Définition: le concours est la façon dont un mouvement en entraîne un autre. Dans cette question, ce sera le mode de coopération entre volonté divine et cause seconde (cause physique, volonté humaine…).
Il y a quatre couples de concours possibles:
- Concours physique/moral: Le concours physique désigne la façon dont une bille de billard entraîne le mouvement d’une autre bille: agissant à la manière d’une cause physique, vraiment et efficacement et qui donne un effet réel par un influx positif. Le concours moral désigne la façon dont nous agissons en réponse à des intimidations ou des encouragements.

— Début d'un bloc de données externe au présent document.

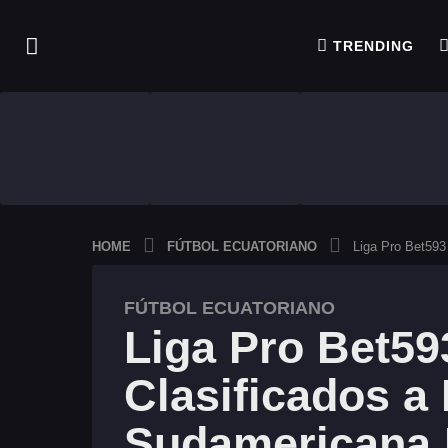
TRENDING
HOME
FÚTBOL ECUATORIANO
Liga Pro Bet593
FÚTBOL ECUATORIANO
3
Liga Pro Bet59
a
ñ
Clasificados a
o
s
Sudamericana 
a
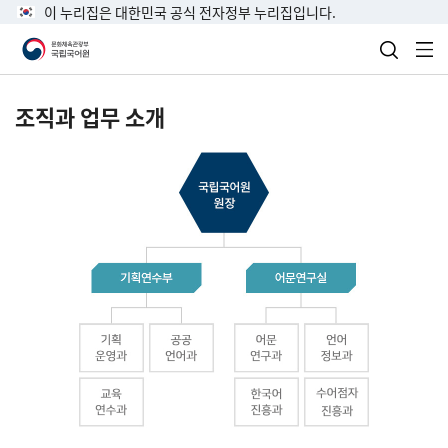
이 누리집은 대한민국 공식 전자정부 누리집입니다.
검색 열
전
조직과 업무 소개
국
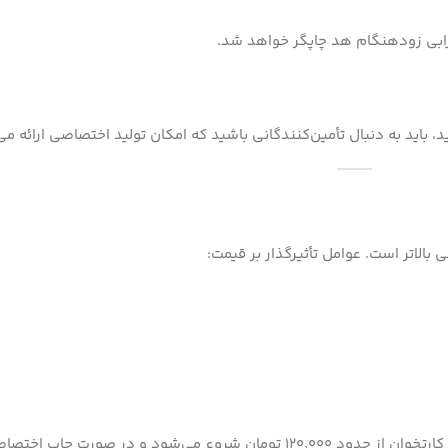
رابی زودهنگام هد چاپگر خواهد شد.
، باید به دنبال تأمین‌کنندگانی باشید که امکان تولید اختصاصی ارائه می
الاتر است. عوامل تأثیرگذار بر قیمت:
در حال حاضر (سال ۱۴۰۴)، قیمت هر بسته ۱۰ تایی رول رنگی کارتخوان از حدود ۱۲۰٬۰۰۰ تومان شروع می‌شو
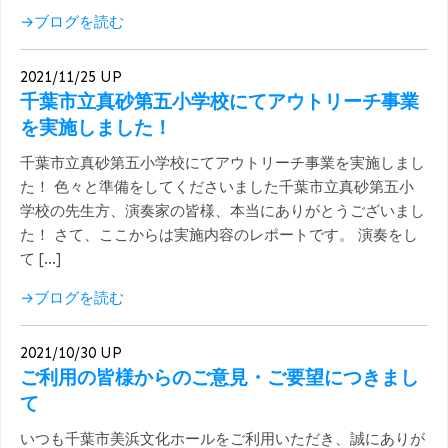
→ブログを読む
2021/11/25 UP
千葉市立真砂第五小学校にてアウトリーチ事業
を実施しました！
千葉市立真砂第五小学校にてアウトリーチ事業を実施しまし
た！ 色々と準備をしてくださいました千葉市立真砂第五小
学校の先生方、演奏家の皆様、本当にありがとうございまし
た！ さて、ここからは実施内容のレポートです。 演奏をし
て […]
→ブログを読む
2021/10/30 UP
ご利用の皆様からのご意見・ご要望につきまし
て
いつも千葉市美浜文化ホールをご利用いただき、誠にありが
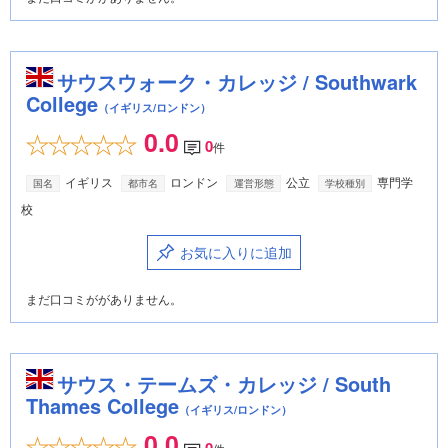
サウスウォーク・カレッジ / Southwark
College
（イギリス/ロンドン）
0.0
0
件
イギリス
ロンドン
公立
専門学
国名
都市名
運営形態
学校種別
校
お気に入りに追加
まだ口コミががありません。
サウス・テームズ・カレッジ / South
Thames College
（イギリス/ロンドン）
0.0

Dans cette question, on parle du concours physique: une cause vraie et efficace avec un effet réel, pas seulement une vague influence morale.
- Concours médiat/immédiat : Lorsque la cause première agit directement sur la cause seconde (la bille de billard frappe la deuxième) c’est un concours im-médiat [sans intermédiaire]. Lorsque la cause première agit à travers une cause intermédiaire (le joueur lance une boule pour faire tomber une quille) c’est un concours médiat [par intermédiaire]. La différence réside dans le fait que la cause médiate agit selon un mouvement reçu d’une cause première, et non de sa propre initiative. Dans cette question, nous disons que Dieu agit immédiatement sur la seconde cause (il n’y a pas d’intermédiaire entre lui et la cause seconde) et par immédiation (n’agissant que par lui-même et sa propre force).
- Concours par voie de principe/voie d’action: Dans la voie de principe, Dieu agit sur une cause seconde en lui conservant sa capacité d’agir: il agit en donnant à la chose une capacité propre d’action. Dans la voie d’action, l’action même de Dieu consiste en l’action de la cause seconde. Dans cette question nous parlons du concours par voie d’action.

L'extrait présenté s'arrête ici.